Going back a bit further, a bus crash on September 18 killed 27 people who were being removed from the city of Guiyang to a quarantine facility in another part of Guizhou province. That human tragedy led to a flurry of online criticism of the way the zero-COVID policy was being implemented. Some social-media posters noted that the crash took place on the anniversary of a 1931 invasion of Manchuria by Japanese troops, a trauma described in official histories as a “national humiliation” for pre-Communist China—a phrase now applied to the bus crash by social-media users as a comparable disgrace for Communist-ruled China.

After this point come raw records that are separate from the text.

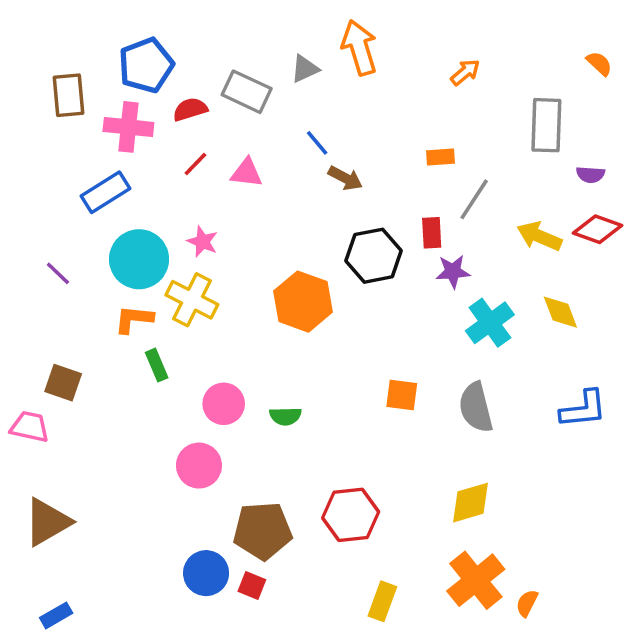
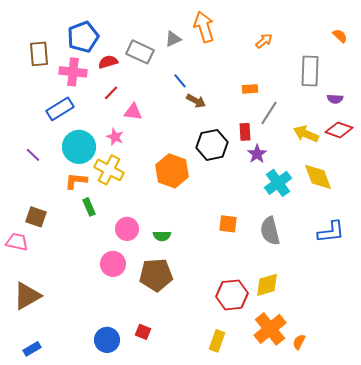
pink triangle: (247, 173) -> (133, 112), moved
purple star: (453, 272) -> (257, 154), turned -30
yellow diamond: (560, 312) -> (318, 177), size x1.4
red hexagon: (351, 515) -> (232, 295), moved
brown pentagon: (262, 531) -> (156, 275), moved
blue circle: (206, 573) -> (107, 340), moved

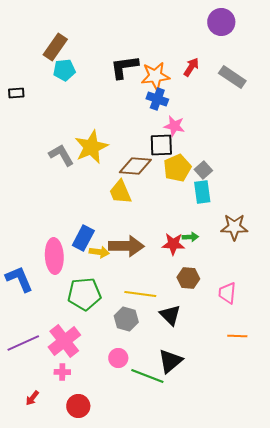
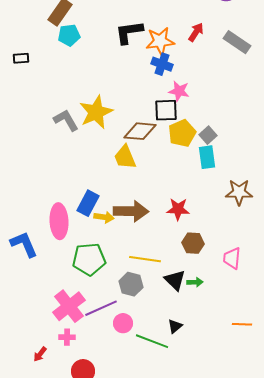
green arrow: (190, 237) -> (195, 282), moved
orange line: (237, 336) -> (242, 324), moved
purple line: (23, 343) -> (101, 308), moved
black triangle: (170, 361) -> (175, 326), size x0.6
red arrow: (32, 398) -> (40, 354), moved

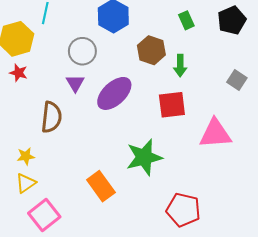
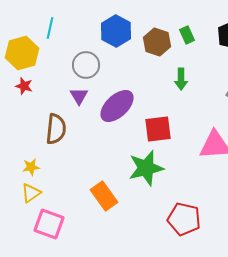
brown hexagon: (151, 50) -> (157, 42), moved
red square: (172, 105) -> (158, 129), moved
pink square: (44, 215) -> (49, 224), turned -32

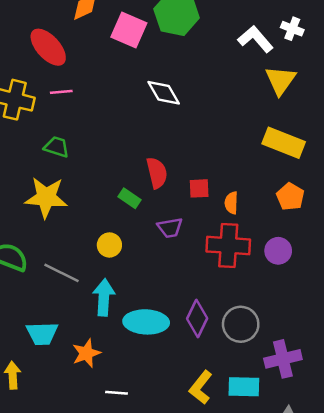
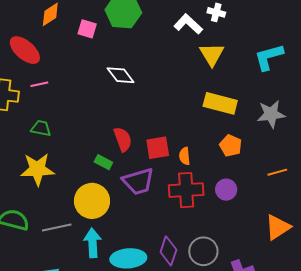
pink square: (129, 30) -> (87, 29), size x0.7
red square: (199, 188) -> (158, 148), size x1.4
purple trapezoid: (170, 228) -> (138, 181), size x1.6
yellow circle: (109, 245) -> (92, 201), size x1.8
gray line: (61, 273) -> (57, 227), turned -32

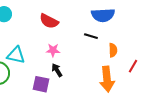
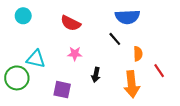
black line: (91, 36) -> (115, 39), turned 32
red line: (133, 66) -> (159, 71), turned -64
black arrow: (57, 70) -> (96, 75), moved, turned -136

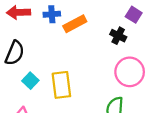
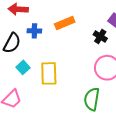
blue cross: (52, 14) -> (34, 31), moved

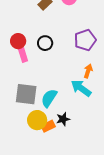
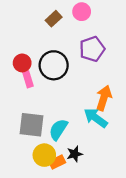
purple pentagon: (85, 40) -> (92, 49), moved
black circle: (45, 43) -> (54, 65), size x1.6
orange arrow: (88, 71) -> (104, 98), size x1.5

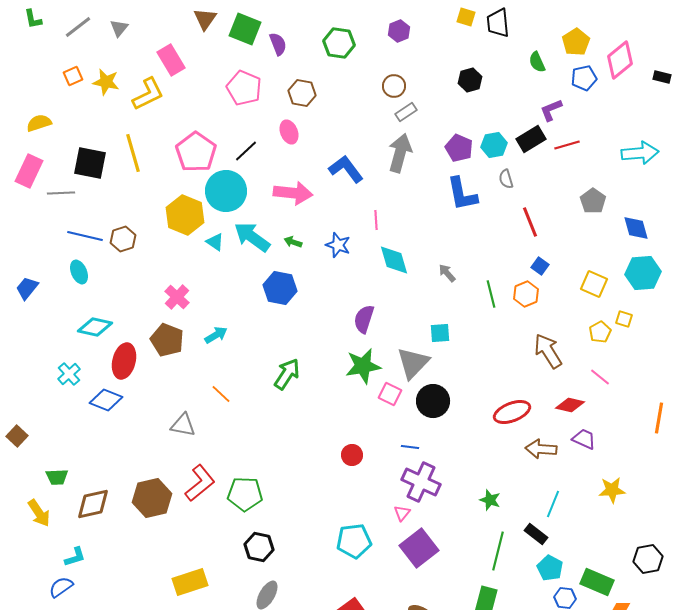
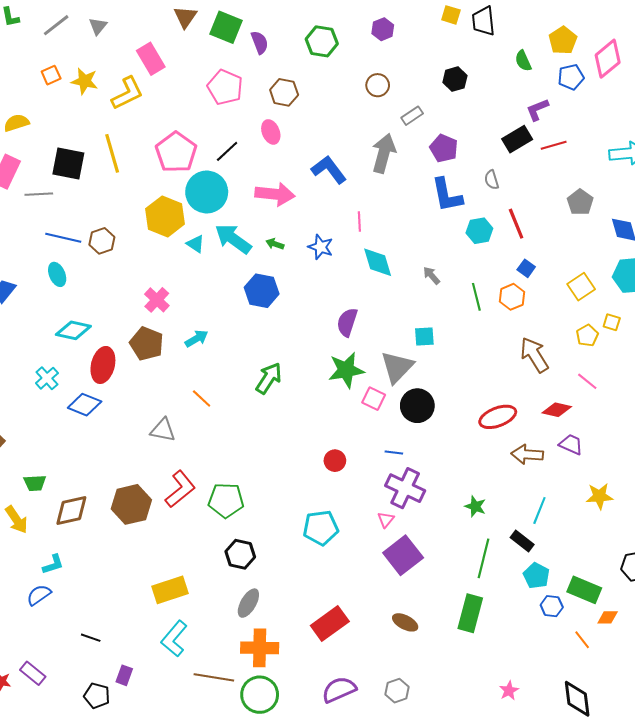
gray rectangle: (406, 112) -> (412, 116), moved
cyan hexagon: (494, 145) -> (479, 231), moved
yellow square: (594, 284) -> (581, 287), turned 32
cyan pentagon: (354, 541) -> (321, 528), moved

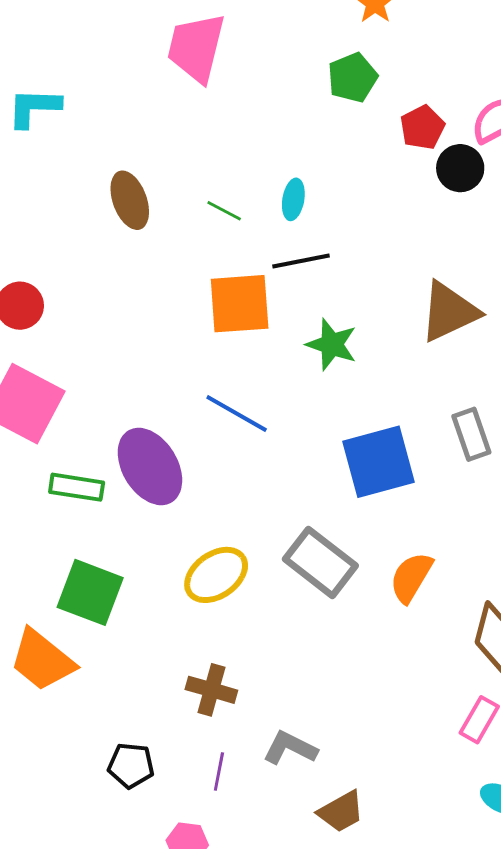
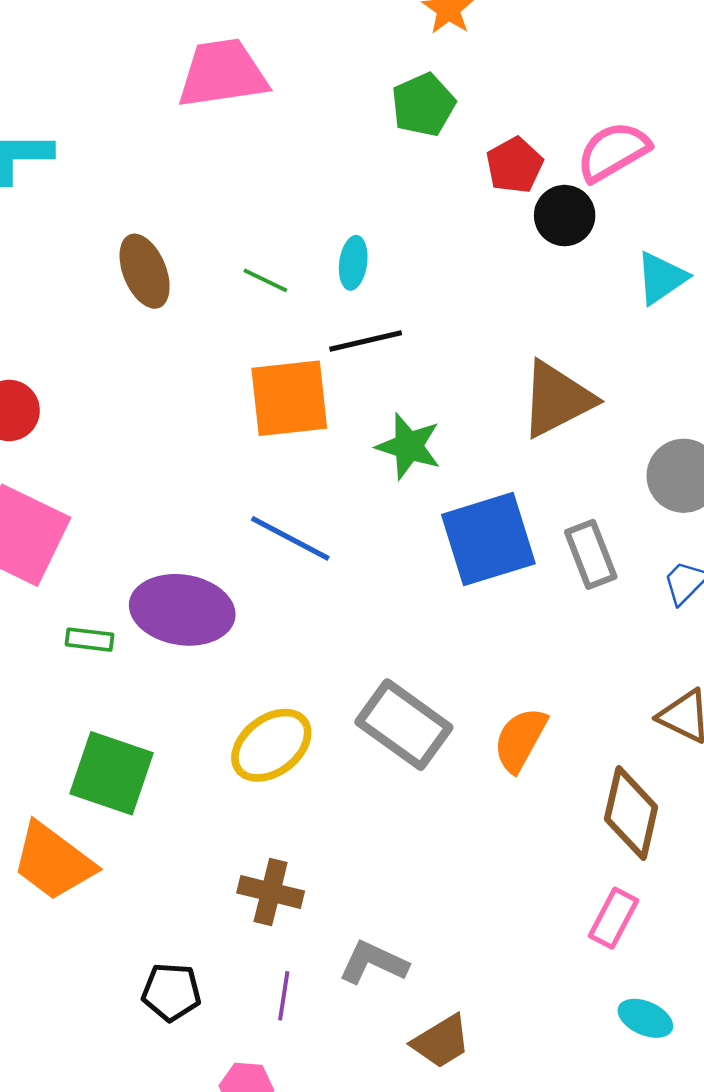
pink trapezoid: (196, 48) -> (223, 74), turned 70
blue square: (378, 462) -> (488, 539), moved
purple ellipse: (150, 466) -> (182, 610), turned -48
green rectangle: (77, 487) -> (89, 640), size x0.7

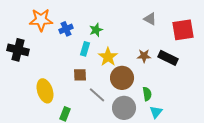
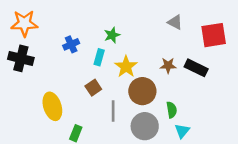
orange star: (41, 20) -> (24, 23), moved
blue cross: (66, 29) -> (71, 44), moved
brown square: (80, 75) -> (93, 88), turned -32
gray line: (97, 95) -> (113, 111), turned 48

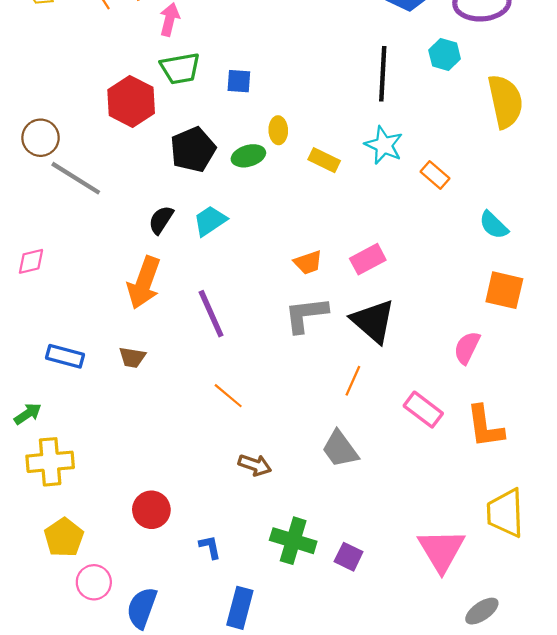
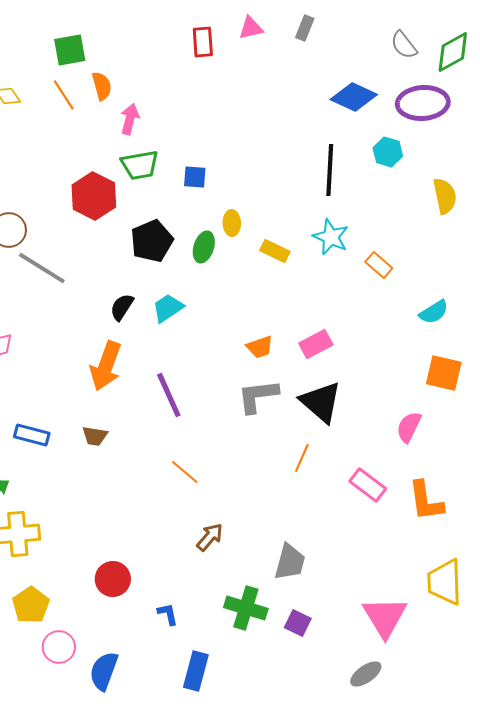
yellow semicircle: (505, 101) -> (445, 196), size x0.7
green ellipse: (248, 156) -> (204, 247), turned -56
cyan semicircle: (494, 225) -> (434, 312), turned -76
gray trapezoid: (340, 449) -> (290, 562), moved, turned -129
brown arrow: (255, 465) -> (210, 537), turned -68
gray ellipse: (482, 611) -> (366, 674), moved

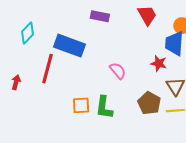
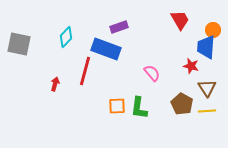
purple rectangle: (100, 16) -> (119, 27), moved, turned -30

Another event earlier in the pandemic—another notable death, in fact—prefigured the response to Jiang’s. This was the demise in early 2020 of Li Wenliang, a whistleblowing doctor widely admired for his efforts to spread the word about the dangers of COVID. At first, he was criticized by the CCP for spreading malicious “rumors,” but later—after he himself had died of the disease—the authorities shifted gears and extolled him as a patriotic, truth-telling martyr. Social-media users continue to mark the February anniversary of his death, referring to Li warmly as a dearly departed brother or uncle. Despite the CCP’s efforts to honor him, his memory is commonly celebrated with a degree of veiled, or even overt, criticism of the party dispensation.

One thing to watch for now is how much the apartment-building tragedy in Urumqi, which, notably, claimed the lives of Uyghur residents, affects discussions in China of the discrimination against such Turkic Muslim groups, including grave human-rights abuses, in Xinjiang. A recent New York Times opinion article by James Millward, a historian of the region, argues that it was “unusual and poignant” to see “Han Chinese protesting the deaths of Uyghurs.” He pointed out that “for years, the Chinese party-state” had “justified its Xinjiang policies by demonizing Uyghurs as terrorists and religious extremists, or at least as ignorant peasants in need of forceful ‘vocational training.’” The images “from the Urumqi fire,” he said, “humanized and normalized Uyghurs” for at least some Han Chinese living far from Xinjiang. Some of the slogans circulated online, he noted, used phrases such as “we are all Xinjiang people” and called the victims of the fire “compatriots.” To Millward, the vigils and protests offered a rare instance of solidarity across ethnic lines in China and an implicit rebuke to the official narrative of Uyghurs as potentially dangerous Islamists and terrorists.

We can also expect November 24 to have a place on the political calendar as another anniversary  potentially marked with expressions of sorrow that may take on a political edge. The anniversaries of tragedies involving the deaths of ordinary citizens have proved in China even more potent than those commemorating famous figures. The June 4 massacre, in which both student protesters and Beijing residents of all ages and walks of life were among those killed, was one such trauma. Proof of that anniversary’s potency comes every year in the steps authorities take to prevent its being marked at all. Until recently, the way activists in Hong Kong observed the June 4 massacre offered a striking contrast with the absence of any commemoration on the mainland. Then, in 2020, Beijing tightened the screws there, too. Xi Jinping and his allies will have to hope that with a relaxation of the zero-COVID policy, the Chinese people will be less moved to outrage and not protest again when the anniversaries of Li’s death and the Urumqi fire come around next year.